From the entries below, extract every line that includes the word "Login".

________________

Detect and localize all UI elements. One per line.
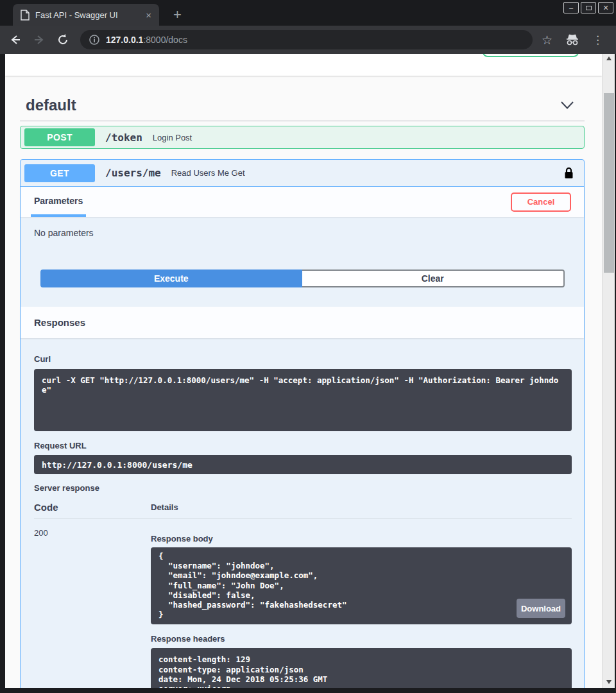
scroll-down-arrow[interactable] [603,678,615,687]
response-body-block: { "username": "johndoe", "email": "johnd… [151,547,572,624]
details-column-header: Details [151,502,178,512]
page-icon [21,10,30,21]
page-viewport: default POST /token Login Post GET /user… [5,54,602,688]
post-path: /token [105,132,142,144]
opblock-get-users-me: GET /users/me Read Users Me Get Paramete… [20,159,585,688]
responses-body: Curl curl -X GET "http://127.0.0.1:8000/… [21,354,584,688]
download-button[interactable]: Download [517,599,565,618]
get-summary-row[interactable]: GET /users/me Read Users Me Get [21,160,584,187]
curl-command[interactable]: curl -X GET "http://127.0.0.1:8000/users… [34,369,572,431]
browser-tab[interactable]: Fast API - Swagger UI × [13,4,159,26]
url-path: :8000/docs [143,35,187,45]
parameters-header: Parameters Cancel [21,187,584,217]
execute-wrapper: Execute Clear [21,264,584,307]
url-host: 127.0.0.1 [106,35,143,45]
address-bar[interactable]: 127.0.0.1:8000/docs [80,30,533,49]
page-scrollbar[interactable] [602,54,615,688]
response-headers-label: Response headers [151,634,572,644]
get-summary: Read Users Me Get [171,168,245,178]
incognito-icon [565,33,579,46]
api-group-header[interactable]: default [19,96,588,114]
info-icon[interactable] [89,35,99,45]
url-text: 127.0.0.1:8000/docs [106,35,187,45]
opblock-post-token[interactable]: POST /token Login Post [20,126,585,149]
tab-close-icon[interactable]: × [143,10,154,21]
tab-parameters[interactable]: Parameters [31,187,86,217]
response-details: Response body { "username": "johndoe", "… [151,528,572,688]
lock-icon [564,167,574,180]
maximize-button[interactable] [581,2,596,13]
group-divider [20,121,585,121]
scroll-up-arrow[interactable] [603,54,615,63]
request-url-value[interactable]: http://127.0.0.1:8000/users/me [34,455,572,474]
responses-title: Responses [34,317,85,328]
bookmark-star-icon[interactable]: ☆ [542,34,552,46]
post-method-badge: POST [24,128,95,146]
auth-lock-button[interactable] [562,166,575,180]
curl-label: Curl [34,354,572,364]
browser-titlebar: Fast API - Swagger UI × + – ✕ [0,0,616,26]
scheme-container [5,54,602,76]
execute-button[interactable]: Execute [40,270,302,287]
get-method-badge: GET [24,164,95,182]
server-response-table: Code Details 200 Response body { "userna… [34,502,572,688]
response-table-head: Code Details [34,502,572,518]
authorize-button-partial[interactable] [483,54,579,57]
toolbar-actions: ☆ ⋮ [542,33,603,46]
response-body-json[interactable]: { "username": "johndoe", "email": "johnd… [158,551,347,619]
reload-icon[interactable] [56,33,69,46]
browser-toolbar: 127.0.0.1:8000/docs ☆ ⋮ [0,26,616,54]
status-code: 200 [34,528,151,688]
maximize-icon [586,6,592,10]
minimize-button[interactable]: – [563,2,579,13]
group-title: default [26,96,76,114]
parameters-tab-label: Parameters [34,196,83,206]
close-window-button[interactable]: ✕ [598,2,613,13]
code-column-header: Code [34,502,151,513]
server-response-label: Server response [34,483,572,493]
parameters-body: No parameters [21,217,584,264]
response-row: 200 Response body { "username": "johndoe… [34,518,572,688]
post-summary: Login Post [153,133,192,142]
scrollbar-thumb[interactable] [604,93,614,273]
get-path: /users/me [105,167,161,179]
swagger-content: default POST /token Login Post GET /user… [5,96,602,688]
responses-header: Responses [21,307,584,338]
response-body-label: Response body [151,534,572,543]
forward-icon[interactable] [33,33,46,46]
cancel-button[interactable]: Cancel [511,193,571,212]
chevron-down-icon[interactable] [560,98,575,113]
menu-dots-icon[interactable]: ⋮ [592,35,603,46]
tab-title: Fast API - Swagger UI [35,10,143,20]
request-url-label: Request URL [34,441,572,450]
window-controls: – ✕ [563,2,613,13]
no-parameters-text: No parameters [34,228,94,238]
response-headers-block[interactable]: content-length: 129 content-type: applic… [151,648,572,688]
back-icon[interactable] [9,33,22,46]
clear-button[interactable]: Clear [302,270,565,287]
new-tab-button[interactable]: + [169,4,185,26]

________________

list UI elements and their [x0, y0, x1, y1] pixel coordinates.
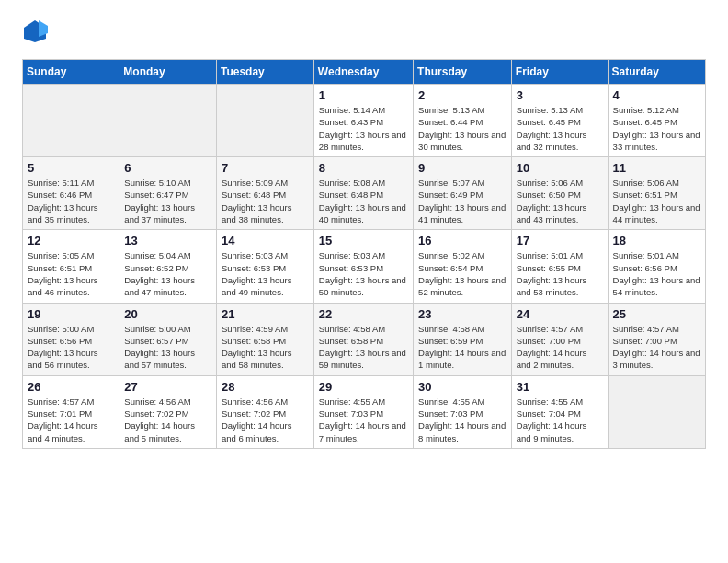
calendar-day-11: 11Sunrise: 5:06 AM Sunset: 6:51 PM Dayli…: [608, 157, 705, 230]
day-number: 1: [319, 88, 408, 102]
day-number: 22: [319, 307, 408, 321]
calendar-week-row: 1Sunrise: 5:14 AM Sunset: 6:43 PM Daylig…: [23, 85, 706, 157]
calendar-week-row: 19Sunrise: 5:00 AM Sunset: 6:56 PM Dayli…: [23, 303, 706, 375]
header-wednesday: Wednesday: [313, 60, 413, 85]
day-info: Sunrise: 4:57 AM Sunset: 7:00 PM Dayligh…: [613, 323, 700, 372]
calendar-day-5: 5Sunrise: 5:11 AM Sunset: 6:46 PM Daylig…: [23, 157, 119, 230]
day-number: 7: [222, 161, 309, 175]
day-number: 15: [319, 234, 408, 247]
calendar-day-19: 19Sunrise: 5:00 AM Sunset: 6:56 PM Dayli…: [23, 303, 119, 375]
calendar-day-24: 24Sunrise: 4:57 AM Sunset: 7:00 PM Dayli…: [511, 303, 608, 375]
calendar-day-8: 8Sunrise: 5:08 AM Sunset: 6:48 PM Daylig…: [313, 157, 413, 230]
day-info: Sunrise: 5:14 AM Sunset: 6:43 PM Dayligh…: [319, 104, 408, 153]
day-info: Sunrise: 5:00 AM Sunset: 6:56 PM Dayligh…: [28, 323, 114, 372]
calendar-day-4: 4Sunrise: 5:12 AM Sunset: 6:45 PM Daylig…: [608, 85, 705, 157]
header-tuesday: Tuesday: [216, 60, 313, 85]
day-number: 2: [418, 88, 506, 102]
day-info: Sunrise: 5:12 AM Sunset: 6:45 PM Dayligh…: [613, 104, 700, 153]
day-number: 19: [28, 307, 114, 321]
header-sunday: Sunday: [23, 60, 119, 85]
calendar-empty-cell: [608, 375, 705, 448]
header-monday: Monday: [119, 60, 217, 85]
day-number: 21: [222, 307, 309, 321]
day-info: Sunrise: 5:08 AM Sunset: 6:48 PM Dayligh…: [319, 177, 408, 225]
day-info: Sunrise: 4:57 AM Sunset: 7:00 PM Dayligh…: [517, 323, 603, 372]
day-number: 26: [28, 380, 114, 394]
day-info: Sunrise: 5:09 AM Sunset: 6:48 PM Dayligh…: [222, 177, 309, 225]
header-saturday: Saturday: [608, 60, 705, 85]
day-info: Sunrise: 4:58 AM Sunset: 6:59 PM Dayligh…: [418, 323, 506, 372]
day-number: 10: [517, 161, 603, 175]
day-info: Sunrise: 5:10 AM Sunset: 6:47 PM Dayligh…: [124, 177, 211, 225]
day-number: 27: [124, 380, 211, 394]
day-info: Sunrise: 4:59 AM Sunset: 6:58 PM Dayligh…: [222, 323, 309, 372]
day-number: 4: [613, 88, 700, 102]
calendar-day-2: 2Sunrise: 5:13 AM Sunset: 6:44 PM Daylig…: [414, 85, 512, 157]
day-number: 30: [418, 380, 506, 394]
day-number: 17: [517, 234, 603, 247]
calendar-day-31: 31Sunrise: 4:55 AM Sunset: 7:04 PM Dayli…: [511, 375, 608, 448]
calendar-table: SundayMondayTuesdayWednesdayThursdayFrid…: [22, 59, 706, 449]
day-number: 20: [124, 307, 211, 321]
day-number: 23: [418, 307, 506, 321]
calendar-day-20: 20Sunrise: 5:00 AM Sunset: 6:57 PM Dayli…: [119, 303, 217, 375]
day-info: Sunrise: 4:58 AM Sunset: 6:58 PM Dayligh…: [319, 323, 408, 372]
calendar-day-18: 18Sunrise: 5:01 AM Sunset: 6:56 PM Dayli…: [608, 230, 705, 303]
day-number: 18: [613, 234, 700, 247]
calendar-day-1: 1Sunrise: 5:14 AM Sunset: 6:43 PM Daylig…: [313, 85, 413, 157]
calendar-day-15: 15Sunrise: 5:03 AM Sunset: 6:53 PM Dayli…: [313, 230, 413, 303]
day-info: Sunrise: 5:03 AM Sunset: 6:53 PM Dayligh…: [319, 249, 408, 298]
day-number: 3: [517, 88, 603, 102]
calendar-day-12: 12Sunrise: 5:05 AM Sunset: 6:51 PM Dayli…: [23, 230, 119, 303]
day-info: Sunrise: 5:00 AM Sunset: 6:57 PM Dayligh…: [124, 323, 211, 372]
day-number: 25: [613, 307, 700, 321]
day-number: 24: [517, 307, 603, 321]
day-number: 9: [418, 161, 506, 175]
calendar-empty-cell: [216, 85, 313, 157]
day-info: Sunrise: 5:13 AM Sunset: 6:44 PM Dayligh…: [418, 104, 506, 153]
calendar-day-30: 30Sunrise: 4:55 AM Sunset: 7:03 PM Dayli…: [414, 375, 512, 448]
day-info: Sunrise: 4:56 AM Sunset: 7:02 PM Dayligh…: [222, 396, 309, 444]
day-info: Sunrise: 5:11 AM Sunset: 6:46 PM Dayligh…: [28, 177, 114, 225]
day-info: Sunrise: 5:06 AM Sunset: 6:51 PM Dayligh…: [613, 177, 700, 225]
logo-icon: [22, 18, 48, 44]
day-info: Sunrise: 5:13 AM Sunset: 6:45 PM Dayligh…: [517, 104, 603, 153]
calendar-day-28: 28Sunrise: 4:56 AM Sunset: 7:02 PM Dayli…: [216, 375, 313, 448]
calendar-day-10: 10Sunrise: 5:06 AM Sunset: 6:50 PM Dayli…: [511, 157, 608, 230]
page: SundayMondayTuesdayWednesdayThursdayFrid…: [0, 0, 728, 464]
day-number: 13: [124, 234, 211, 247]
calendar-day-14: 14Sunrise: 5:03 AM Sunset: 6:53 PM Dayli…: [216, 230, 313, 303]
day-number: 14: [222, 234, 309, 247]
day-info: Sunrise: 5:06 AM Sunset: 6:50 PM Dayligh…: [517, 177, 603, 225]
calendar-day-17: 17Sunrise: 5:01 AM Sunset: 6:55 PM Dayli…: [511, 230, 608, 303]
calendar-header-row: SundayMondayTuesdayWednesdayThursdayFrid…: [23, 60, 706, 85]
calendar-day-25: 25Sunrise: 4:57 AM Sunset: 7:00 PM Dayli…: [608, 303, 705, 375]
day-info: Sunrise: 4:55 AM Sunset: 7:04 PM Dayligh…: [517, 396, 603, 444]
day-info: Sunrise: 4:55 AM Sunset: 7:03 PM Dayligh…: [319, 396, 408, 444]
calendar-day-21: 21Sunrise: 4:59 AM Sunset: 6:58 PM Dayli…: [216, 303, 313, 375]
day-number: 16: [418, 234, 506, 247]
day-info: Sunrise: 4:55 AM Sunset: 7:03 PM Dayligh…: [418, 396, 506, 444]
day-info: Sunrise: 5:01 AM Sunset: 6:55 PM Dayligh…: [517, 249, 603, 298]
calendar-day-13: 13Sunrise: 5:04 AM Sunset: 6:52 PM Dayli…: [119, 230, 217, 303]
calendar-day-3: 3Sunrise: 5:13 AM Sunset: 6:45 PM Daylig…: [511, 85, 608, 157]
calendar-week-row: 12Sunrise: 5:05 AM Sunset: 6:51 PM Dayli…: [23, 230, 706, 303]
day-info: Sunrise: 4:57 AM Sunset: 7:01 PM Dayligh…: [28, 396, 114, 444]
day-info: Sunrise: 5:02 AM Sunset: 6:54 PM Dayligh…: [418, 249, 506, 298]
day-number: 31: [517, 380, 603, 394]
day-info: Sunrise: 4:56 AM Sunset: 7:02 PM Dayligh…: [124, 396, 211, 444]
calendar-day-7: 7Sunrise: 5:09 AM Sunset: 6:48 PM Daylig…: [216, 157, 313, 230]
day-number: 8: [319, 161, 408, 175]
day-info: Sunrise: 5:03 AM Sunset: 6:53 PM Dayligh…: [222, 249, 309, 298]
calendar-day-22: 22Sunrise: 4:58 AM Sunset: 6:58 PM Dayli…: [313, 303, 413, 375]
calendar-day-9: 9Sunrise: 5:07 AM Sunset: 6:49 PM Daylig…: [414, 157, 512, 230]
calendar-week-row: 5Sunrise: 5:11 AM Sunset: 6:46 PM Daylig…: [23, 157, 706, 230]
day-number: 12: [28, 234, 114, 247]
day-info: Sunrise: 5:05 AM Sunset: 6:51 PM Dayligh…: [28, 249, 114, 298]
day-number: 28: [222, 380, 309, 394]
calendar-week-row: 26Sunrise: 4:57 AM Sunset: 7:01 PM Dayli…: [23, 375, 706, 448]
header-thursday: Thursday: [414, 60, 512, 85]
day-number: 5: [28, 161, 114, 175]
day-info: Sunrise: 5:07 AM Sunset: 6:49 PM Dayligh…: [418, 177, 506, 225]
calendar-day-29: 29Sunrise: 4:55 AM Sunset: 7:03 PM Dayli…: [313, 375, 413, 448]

________________

### RESULT OF THE EXERCISE
page-viewport: default POST /token Login Post GET /user… [5,54,602,688]
opblock-post-token[interactable]: POST /token Login Post [20,126,585,149]
post-summary: Login Post [153,133,192,142]
swagger-content: default POST /token Login Post GET /user… [5,96,602,688]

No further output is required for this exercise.